:: MATERIAL PROVIDED

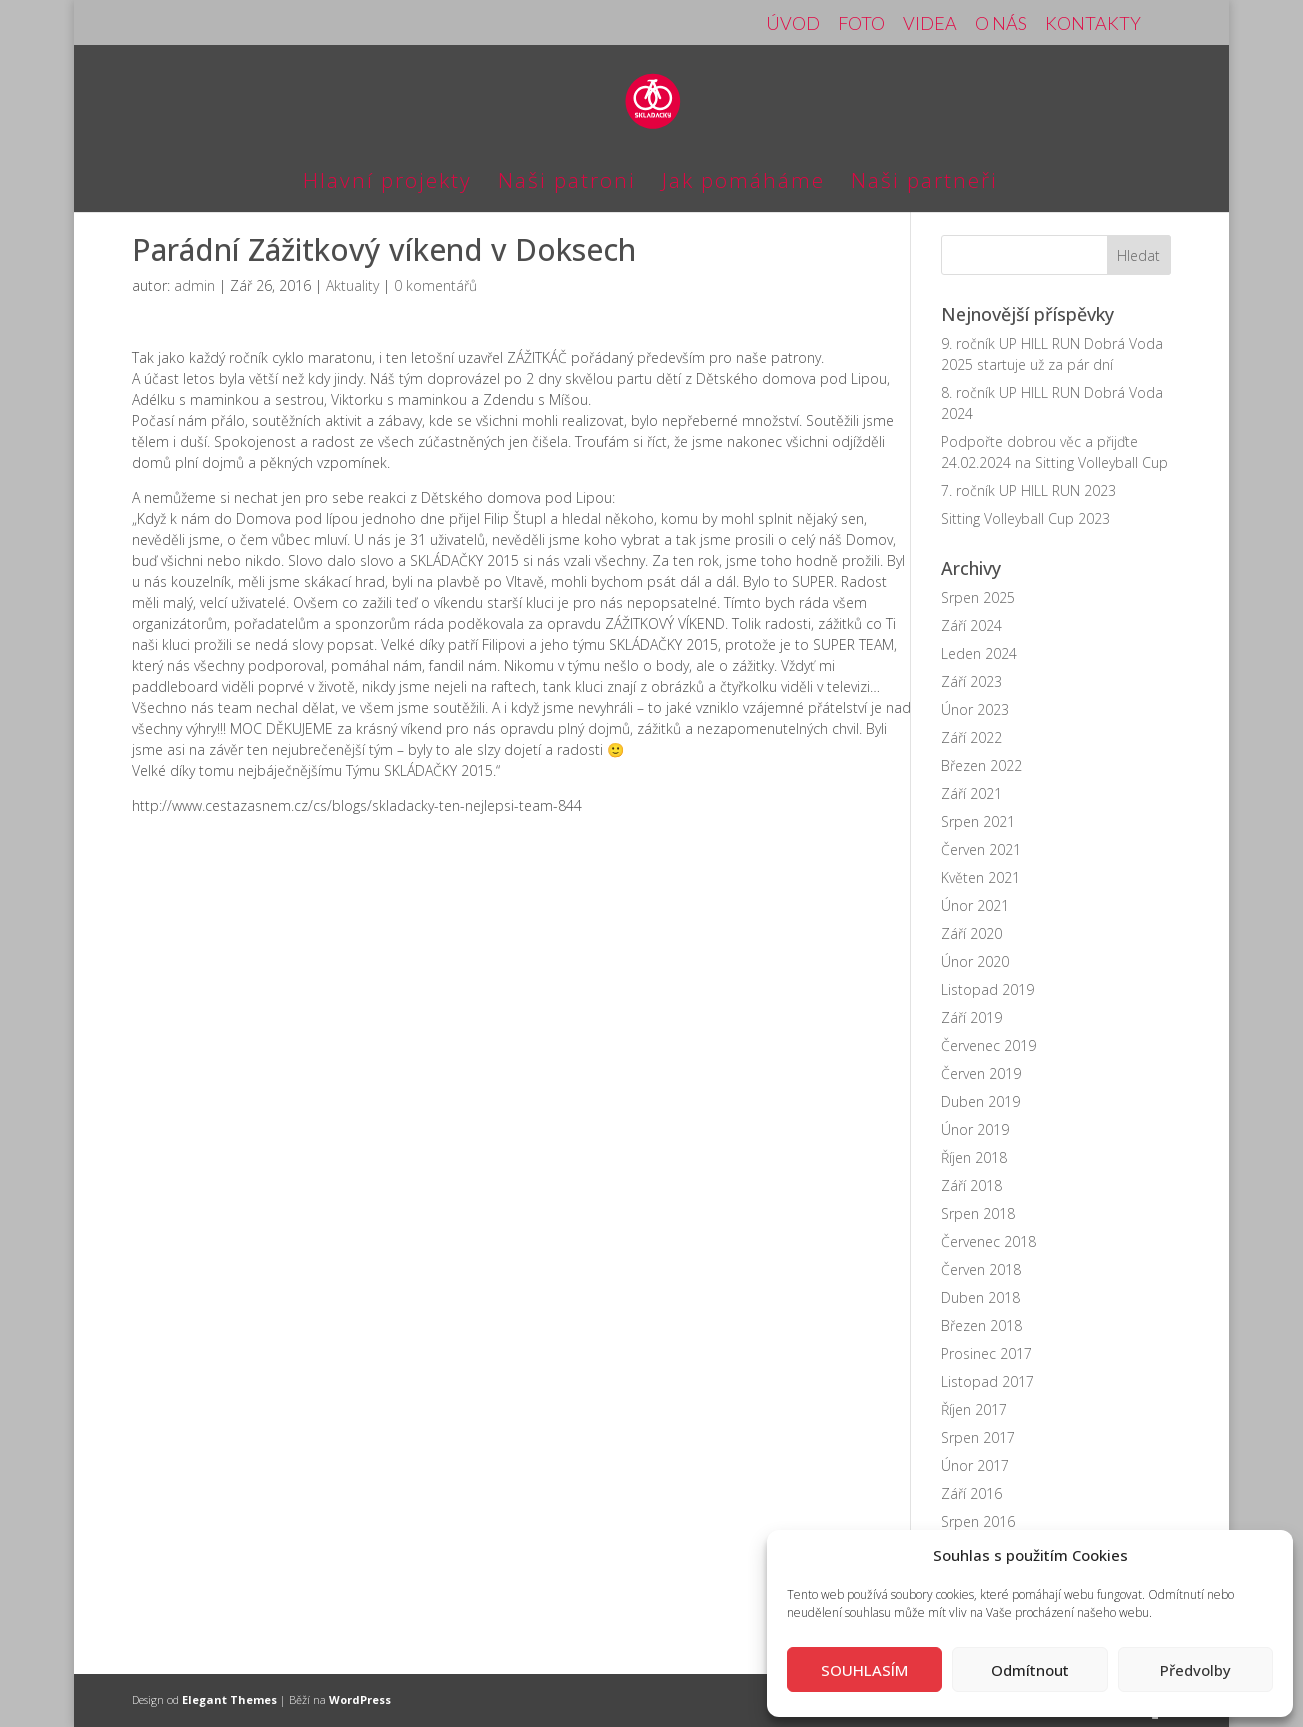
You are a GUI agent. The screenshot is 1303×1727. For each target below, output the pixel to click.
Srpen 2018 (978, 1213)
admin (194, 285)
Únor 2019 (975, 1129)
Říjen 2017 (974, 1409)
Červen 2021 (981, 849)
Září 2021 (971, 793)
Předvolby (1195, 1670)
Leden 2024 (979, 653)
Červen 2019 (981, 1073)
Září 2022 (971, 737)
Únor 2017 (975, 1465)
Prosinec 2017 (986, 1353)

::::
:: MATERIAL PROVIDED

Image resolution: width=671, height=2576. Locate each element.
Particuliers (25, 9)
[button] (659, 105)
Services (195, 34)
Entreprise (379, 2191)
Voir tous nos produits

::::

PROBLEM STATEMENT =
Above are some lines. Repeat exactly, and only, those from the line that has "Srpen 2018 (978, 1213)" through the line that has "Prosinec 2017 (986, 1353)".

RESULT OF THE EXERCISE =
Srpen 2018 (978, 1213)
admin (194, 285)
Únor 2019 (975, 1129)
Říjen 2017 (974, 1409)
Červen 2021 (981, 849)
Září 2021 (971, 793)
Předvolby (1195, 1670)
Leden 2024 (979, 653)
Červen 2019 (981, 1073)
Září 2022 (971, 737)
Únor 2017 (975, 1465)
Prosinec 2017 (986, 1353)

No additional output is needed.